▶ [What you have to do]: The lines you return should be those containing the string "links", taken from the data below.

▶ [Extracted information]:
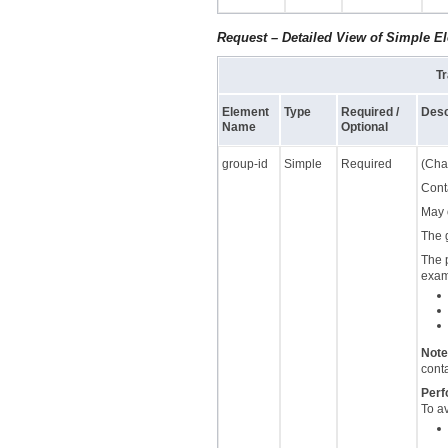
Request – Detailed View of Simple E
Tr
Element
Type
Required /
Desc
Name
Optional
group-id
Simple
Required
(Char
Cont
May 
The 
The 
examp
Note
cont
Perf
To a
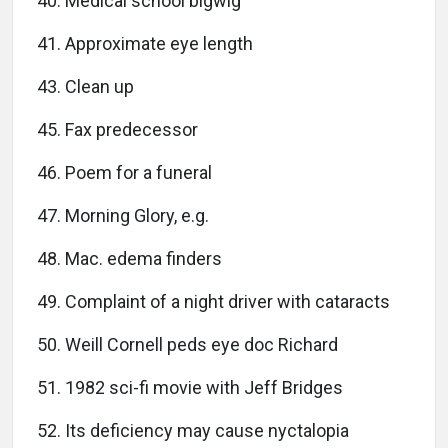
40. Medical school bigwig
41. Approximate eye length
43. Clean up
45. Fax predecessor
46. Poem for a funeral
47. Morning Glory, e.g.
48. Mac. edema finders
49. Complaint of a night driver with cataracts
50. Weill Cornell peds eye doc Richard
51. 1982 sci-fi movie with Jeff Bridges
52. Its deficiency may cause nyctalopia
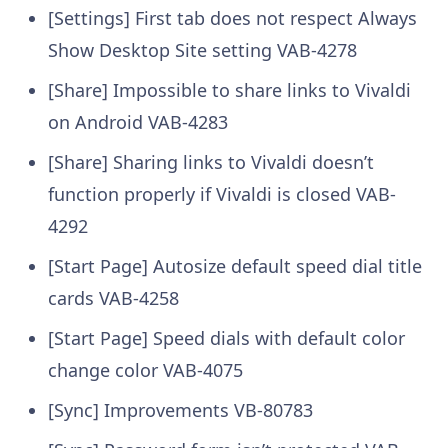
[Settings] First tab does not respect Always
Show Desktop Site setting
VAB-4278
[Share] Impossible to share links to Vivaldi
on Android
VAB-4283
[Share] Sharing links to Vivaldi doesn’t
function properly if Vivaldi is closed
VAB-
4292
[Start Page] Autosize default speed dial title
cards
VAB-4258
[Start Page] Speed dials with default color
change color
VAB-4075
[Sync] Improvements
VB-80783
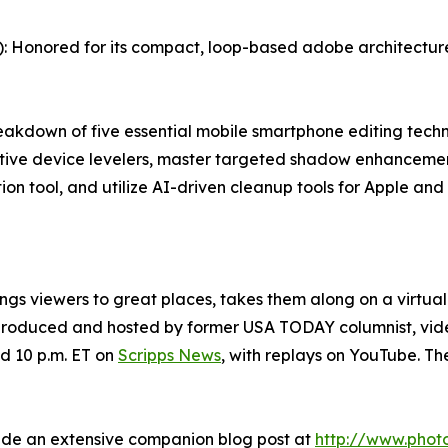
 Honored for its compact, loop-based adobe architecture s
kdown of five essential mobile smartphone editing techni
ative device levelers, master targeted shadow enhancemen
tion tool, and utilize AI-driven cleanup tools for Apple an
ings viewers to great places, takes them along on a virtua
s produced and hosted by former USA TODAY columnist, v
d 10 p.m. ET on
Scripps News
, with replays on YouTube. T
ide an extensive companion blog post at
http://www.phot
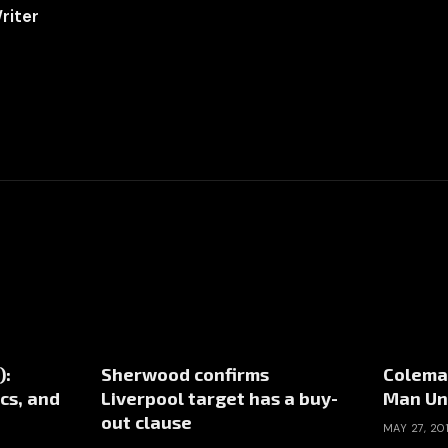
riter
):
Sherwood confirms
Coleman
cs, and
Liverpool target has a buy-
Man Un
out clause
MAY 27, 20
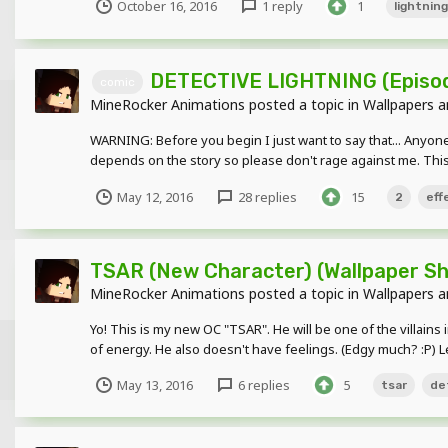
October 16, 2016
1 reply
1
lightning
DETECTIVE LIGHTNING (Episod
comic
MineRocker Animations
posted a topic in
Wallpapers a
WARNING: Before you begin I just want to say that... Anyone 
depends on the story so please don't rage against me. This
May 12, 2016
28 replies
15
2
eff
TSAR (New Character) (Wallpaper S
MineRocker Animations
posted a topic in
Wallpapers a
Yo! This is my new OC "TSAR". He will be one of the villain
of energy. He also doesn't have feelings. (Edgy much? :P) Le
May 13, 2016
6 replies
5
tsar
de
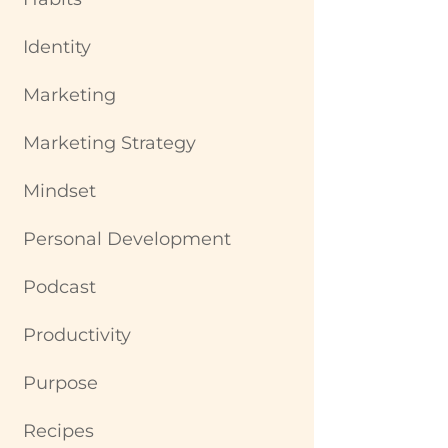
Identity
Marketing
Marketing Strategy
Mindset
Personal Development
Podcast
Productivity
Purpose
Recipes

▶ [Answer for this exercise]:
[Share] Impossible to share links to Vivaldi
[Share] Sharing links to Vivaldi doesn’t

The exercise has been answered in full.